### EXERCISE INPUT
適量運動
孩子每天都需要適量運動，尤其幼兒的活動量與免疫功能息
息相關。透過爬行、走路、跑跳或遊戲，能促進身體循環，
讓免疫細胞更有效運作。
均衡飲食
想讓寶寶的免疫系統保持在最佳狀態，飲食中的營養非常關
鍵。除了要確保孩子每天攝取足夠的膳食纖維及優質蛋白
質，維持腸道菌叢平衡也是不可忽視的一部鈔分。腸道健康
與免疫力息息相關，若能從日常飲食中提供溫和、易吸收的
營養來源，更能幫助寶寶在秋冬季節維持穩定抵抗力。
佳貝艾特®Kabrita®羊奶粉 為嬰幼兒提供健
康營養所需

### WHAT YOU ARE ASKED TO DO
Copy out precisely those lines which run from the one containing "想讓寶寶的免疫系統保持在最佳狀態，飲食中的營養非常關" to the end of the material.

### RESPONSE AREA
想讓寶寶的免疫系統保持在最佳狀態，飲食中的營養非常關
鍵。除了要確保孩子每天攝取足夠的膳食纖維及優質蛋白
質，維持腸道菌叢平衡也是不可忽視的一部鈔分。腸道健康
與免疫力息息相關，若能從日常飲食中提供溫和、易吸收的
營養來源，更能幫助寶寶在秋冬季節維持穩定抵抗力。
佳貝艾特®Kabrita®羊奶粉 為嬰幼兒提供健
康營養所需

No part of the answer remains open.